Chi prova a rammentare i reati, accertati e non presunti, a citare le confessioni, le prove, i patteggiamenti, le sentenze, viene accusato di giustizialismo.
Dice Davigo: «Per i politici, dopo l’autodifesa di Craxi, divenne normale dire: “Se tutti rubavano perché ve la prendete con me?”. Che logica è mai questa? In Italia viene perseguito il 4 per cento dei furti, ma non mi è mai capitato che un ladro di motorini arrestato in flagranza abbia provato a difendersi dicendo: “Perché volete incarcerare me e non gli altri novantasei ladri in circolazione?”».
Nei cinque anni successivi, Davigo viene iscritto trentacinque volte nel registro degli indagati e per trentacinque volte le accuse si rivelano infondate. A Di Pietro toccano sessantaquattro esposti, tutti depositati nel Tribunale di Brescia, compreso quello minaccioso e falso di un paio di ex carabinieri, tali Giovanni Corticchia e Felice Strazzeri, che lo accusano di molti misfatti e reati: da un complotto antiberlusconiano in combutta con l’ex presidente della Camera, il comunista Luciano Violante, alle molestie sessuali ai danni di una giornalista. O le accuse di Vittorio Feltri, che ha già cambiato barricata, ma non furore. È diventato il nuovo direttore del «Giornale» di Silvio Berlusconi al posto di Indro Montanelli, appena licenziato. E scriverà di un fantomatico conto estero di Di Pietro, da cinque miliardi, che non si troverà mai. O l’offensiva di Giuliano Ferrara, che da ministro del primo governo Berlusconi proporrà la messa in stato di accusa dei magistrati per «attacco agli organi costituzionali» alimentando, sulle colonne del «Foglio» finanziato da Veronica Berlusconi, una violentissima campagna di stampa contro Di Pietro, definito «scespiriana baldracca», «troia dagli occhi ferrigni», «golpista», «protettore di biscazzieri», «uno che fa vomitare».

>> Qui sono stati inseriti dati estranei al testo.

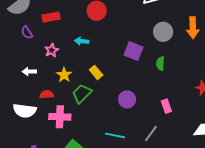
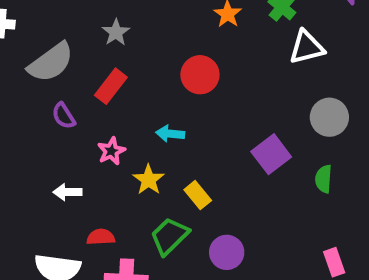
red rectangle: (51, 17) -> (111, 86), turned -42
purple square: (133, 51) -> (271, 154), turned 30
yellow star: (64, 75) -> (149, 180), moved
purple circle: (127, 99) -> (227, 252), moved

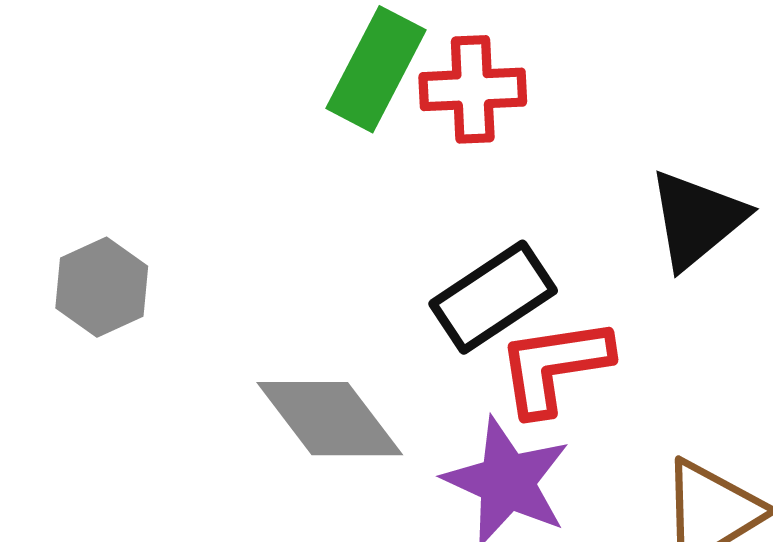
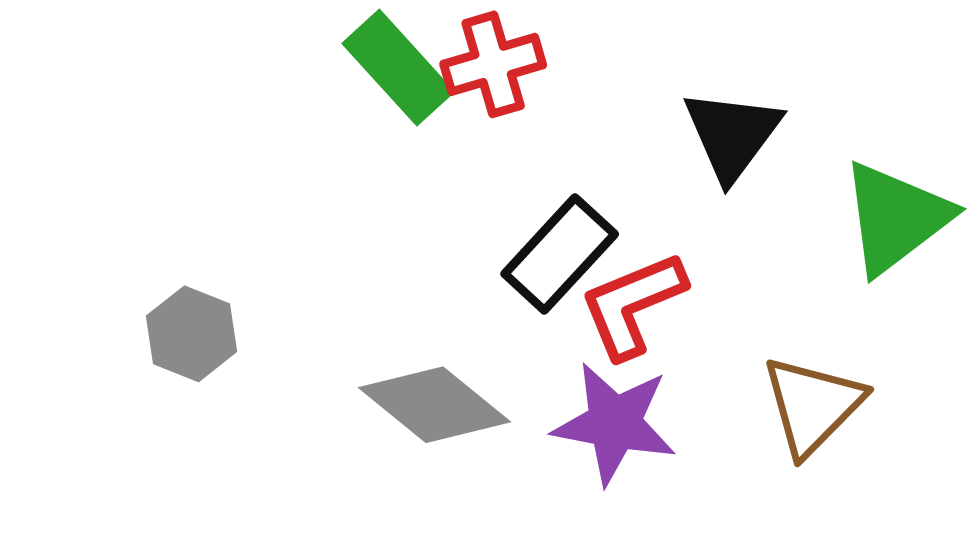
green rectangle: (376, 69) -> (398, 68), turned -56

Di Pietro, all’ultimo atto del processo Enimont, lascia teatralmente la toga. È il 6 dicembre 1994.
Racconta: «Per anni mi hanno chiesto il motivo delle mie dimissioni, alludendo a chissà quali misteri. Ma c’è una sola verità: dovevo difendermi. E non avrei potuto farlo senza dimettermi dalla magistratura. Sarebbe stato impensabile andare la mattina nel Tribunale di Brescia a discolparmi, e al pomeriggio tornare in quello di Milano a indagare». E aggiunge: «Contro di me si sono mossi i servizi segreti su ordine di altissime cariche dello Stato, con il doppio scopo di fermarmi e di farmi pagare l’inchiesta».
Ventisette volte Di Pietro finisce sotto processo, ventisette volte verrà assolto.